Peterson was the first nonquarterback since LaDainian Tomlinson in 2006 to be named league MVP, and he finished second to Denver Broncos quarterback Peyton Manning for Comeback Player of the Year.
"It makes me feel good knowing I set the bar high," Peterson recently told USA Today. "It feels good when … you have shown people an example of how you can come back and be better than you were before when adversity strikes. And when the world predicts the opposite, you show them you not only can be successful but be great.''
Decades ago, A-C-L was another way of spelling doom. Often, tearing the ligament ended a player's career.
But according to Dr. Richard Levine, an orthopedic and sports medicine physician for MedStar Union Memorial Hospital, there have been advancements in medicine, technology and surgical techniques over the past 20 years, and the rehab process has been accelerated.
"But over the past 10 to 15 years, we have been using the same techniques, and the results have not changed that much," said Levine, also an associate team physician for the Ravens.
That's why the timetable for most athletes to return from ACL injuries remains six to 12 months depending on how much damage was done to the knee, cartilage and ligaments. While Levine would not specifically speak about Webb or Peterson, he said it is not uncommon for athletes who underwent ACL reconstructions to "take six months off and have a great year."
But did what Peterson accomplish last season create unreasonable expectations for athletes returning from major knee surgeries such as Webb and Redskins quarterback Robert Griffin III? Paine believes so.
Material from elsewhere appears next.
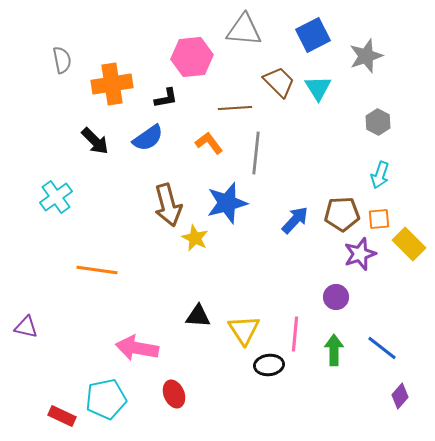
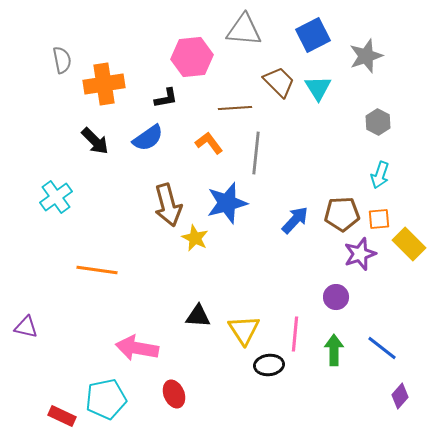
orange cross: moved 8 px left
"Yes, it's tough. It may create a tough situation for people. He set the bar," Paine said. "But one thing about having an ACL injury, you're either worse than you were before the injury or you are better than you were. Very rarely are you exactly the same as you were."
Former Ravens running back Jamal Lewis, who missed the 2001 season after tearing his left ACL in training camp, said the challenge for Webb will be "more mental than anything else.
"It's all about your mindset," said Lewis, who played every game and rushed for 1,327 yards and six touchdowns in his first season back. "What mindset are you in when you are ready to step back on the field? That's the difference, I think, in how a player goes back out and performs. … You need to be mentally strong and say, 'Hey, I'm back to my old self.'"
Lewis said he was fully healthy when the 2002 season began and he believes Webb can play at a high level this season, too. He cautioned, though, that there are no guarantees when it comes to knee injuries, even today.
If Webb needs a reminder of this, he can call his former teammate Domonique Foxworth (Maryland), a fellow cornerback who tore his right ACL in training camp in 2010 and was never the same player.
What's next for Webb?
On Thursday, Webb's activity in 11-on-11 team drills was limited to taking a knee and high-fiving teammates. Ravens coach John Harbaugh said Webb is able to do more than what the doctors and trainers are letting him do, but they feel there is no need to push it.
"It's reasonable that he would be playing against Denver with the state of ACL surgery and recovery," Harbaugh said. "That's definitely our target. I think he's got a very good chance to get back and play in the preseason at some point in time, but it's not the most important thing."
Webb said his surgically repaired knee feels good, but he didn't set a timetable for his return.
"I'm just going to keep listening to the trainers, taking it slow — you know, easing my way back into practice," Webb said. "Hopefully I'll be there for the first game."
Given what Peterson was able to do, many outside the Castle will not only expect Webb to be there, but for him to play as well as — if not better than — he did before he shredded that knee ligament.
Asked whether he feels he can physically do all the things he did before his latest injury, Webb flashed a sly grin and said, "I think I can be Lardarius Webb again."